(Stored items)
------------------------------------------------------------

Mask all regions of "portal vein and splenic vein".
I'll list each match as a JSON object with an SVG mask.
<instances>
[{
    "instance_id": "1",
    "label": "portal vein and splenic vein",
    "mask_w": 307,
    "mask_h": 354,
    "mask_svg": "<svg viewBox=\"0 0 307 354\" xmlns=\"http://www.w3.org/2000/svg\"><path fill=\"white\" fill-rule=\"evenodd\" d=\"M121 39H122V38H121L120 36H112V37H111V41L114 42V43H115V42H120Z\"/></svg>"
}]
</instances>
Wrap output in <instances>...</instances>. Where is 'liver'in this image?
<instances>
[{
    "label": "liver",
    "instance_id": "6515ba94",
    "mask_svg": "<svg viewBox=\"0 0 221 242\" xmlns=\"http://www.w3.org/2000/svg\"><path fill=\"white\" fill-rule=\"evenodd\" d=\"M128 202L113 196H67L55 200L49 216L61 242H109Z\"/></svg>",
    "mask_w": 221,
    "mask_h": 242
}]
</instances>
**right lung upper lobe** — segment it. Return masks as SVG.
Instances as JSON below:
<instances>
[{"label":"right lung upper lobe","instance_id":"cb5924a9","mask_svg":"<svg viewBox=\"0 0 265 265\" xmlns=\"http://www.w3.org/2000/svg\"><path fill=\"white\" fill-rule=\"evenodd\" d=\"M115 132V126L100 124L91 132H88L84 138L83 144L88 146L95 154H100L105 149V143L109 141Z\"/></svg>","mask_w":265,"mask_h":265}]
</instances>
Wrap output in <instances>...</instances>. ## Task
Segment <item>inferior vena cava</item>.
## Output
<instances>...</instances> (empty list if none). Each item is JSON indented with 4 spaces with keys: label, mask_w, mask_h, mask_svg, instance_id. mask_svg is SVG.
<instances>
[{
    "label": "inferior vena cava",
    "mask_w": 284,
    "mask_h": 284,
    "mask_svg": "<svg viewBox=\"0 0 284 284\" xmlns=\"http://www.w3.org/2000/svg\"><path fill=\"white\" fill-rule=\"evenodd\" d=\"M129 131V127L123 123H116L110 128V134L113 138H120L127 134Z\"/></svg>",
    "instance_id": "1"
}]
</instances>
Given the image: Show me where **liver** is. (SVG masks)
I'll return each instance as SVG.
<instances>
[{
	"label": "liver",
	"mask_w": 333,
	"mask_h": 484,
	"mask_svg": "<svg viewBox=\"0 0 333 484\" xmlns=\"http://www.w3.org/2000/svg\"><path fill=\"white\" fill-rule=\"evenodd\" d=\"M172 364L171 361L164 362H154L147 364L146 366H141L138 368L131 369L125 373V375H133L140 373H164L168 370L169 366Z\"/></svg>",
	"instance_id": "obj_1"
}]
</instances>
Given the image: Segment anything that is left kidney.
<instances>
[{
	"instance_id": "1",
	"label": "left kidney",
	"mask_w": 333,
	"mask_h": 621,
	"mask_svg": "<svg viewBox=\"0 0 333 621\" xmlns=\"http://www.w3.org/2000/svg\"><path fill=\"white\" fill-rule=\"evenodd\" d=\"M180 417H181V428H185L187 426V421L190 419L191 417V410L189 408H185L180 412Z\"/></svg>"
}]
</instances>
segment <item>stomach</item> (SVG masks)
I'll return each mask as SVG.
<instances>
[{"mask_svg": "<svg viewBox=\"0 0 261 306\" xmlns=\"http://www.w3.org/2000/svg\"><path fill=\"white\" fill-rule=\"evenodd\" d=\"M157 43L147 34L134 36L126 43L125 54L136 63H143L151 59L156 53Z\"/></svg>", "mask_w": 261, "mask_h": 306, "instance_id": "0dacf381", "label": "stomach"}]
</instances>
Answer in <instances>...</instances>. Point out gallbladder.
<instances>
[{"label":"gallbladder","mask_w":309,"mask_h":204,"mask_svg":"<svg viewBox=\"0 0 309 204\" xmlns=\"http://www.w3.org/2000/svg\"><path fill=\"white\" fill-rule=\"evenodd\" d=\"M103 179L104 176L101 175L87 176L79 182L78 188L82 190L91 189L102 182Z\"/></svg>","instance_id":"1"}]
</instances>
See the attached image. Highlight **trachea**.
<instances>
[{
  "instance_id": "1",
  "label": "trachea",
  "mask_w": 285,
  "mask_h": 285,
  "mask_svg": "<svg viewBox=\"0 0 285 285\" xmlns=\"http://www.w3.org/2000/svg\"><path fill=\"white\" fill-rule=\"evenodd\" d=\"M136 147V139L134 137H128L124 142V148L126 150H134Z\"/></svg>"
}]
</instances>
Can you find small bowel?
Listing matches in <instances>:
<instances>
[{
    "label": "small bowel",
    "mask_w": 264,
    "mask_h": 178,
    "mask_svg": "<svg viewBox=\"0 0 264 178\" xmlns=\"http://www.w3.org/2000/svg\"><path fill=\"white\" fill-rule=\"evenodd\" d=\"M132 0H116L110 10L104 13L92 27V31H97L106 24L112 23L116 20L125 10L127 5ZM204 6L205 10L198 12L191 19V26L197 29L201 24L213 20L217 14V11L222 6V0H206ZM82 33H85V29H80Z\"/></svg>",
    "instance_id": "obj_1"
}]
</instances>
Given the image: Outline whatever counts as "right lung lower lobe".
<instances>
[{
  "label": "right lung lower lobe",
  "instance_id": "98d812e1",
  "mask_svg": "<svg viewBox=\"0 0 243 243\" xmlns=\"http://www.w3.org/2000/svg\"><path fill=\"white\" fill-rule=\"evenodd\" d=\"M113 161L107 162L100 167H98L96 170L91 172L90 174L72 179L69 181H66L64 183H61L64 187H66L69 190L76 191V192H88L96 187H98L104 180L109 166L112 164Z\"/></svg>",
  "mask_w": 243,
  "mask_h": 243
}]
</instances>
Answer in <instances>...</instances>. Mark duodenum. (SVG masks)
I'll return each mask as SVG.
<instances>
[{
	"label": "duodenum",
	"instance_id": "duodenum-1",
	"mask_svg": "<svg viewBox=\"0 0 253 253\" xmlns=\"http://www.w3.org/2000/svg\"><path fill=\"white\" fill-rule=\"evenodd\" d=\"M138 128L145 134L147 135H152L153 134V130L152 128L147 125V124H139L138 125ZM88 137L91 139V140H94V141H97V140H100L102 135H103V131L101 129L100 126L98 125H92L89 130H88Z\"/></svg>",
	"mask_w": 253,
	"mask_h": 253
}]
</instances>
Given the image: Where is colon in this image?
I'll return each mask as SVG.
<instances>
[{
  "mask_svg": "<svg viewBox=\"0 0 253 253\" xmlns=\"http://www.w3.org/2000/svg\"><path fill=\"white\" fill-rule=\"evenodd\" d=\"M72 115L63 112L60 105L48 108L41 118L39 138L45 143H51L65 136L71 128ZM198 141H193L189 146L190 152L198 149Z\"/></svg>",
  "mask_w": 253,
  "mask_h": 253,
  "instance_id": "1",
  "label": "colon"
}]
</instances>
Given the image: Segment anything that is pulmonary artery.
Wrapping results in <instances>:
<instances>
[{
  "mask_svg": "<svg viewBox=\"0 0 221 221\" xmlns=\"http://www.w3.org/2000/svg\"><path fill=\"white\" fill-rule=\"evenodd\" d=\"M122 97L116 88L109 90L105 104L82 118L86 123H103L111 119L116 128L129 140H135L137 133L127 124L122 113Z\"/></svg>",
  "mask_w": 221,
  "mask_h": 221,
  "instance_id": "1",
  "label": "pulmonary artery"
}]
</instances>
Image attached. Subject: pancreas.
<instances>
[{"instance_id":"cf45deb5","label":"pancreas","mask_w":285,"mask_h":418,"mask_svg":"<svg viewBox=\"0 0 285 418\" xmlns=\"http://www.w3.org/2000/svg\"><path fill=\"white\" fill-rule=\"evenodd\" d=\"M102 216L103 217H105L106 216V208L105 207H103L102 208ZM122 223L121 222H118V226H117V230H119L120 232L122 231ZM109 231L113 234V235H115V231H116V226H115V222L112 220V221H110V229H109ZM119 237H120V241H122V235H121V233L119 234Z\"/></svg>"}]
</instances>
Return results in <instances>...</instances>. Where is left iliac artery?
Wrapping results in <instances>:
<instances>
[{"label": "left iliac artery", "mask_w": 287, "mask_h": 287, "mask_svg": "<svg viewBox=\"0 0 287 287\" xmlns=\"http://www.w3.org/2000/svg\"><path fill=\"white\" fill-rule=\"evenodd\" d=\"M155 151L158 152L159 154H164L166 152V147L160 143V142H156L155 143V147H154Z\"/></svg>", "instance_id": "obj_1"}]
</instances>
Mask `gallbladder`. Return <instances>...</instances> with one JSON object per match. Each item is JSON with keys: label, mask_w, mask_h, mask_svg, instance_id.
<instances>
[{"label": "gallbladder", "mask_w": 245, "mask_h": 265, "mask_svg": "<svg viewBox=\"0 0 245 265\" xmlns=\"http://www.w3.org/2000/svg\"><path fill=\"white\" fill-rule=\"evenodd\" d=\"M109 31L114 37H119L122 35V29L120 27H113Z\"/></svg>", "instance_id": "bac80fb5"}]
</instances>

------------------------------------------------------------

## EXERCISE DETAILS
Every line from the one that holds "JSON with keys: label, mask_w, mask_h, mask_svg, instance_id." to the end of the data above should be given again exactly, with that line and the last one both kept.

## ANSWER BOX
Mask `gallbladder`. Return <instances>...</instances> with one JSON object per match. Each item is JSON with keys: label, mask_w, mask_h, mask_svg, instance_id.
<instances>
[{"label": "gallbladder", "mask_w": 245, "mask_h": 265, "mask_svg": "<svg viewBox=\"0 0 245 265\" xmlns=\"http://www.w3.org/2000/svg\"><path fill=\"white\" fill-rule=\"evenodd\" d=\"M109 31L114 37H119L122 35V29L120 27H113Z\"/></svg>", "instance_id": "bac80fb5"}]
</instances>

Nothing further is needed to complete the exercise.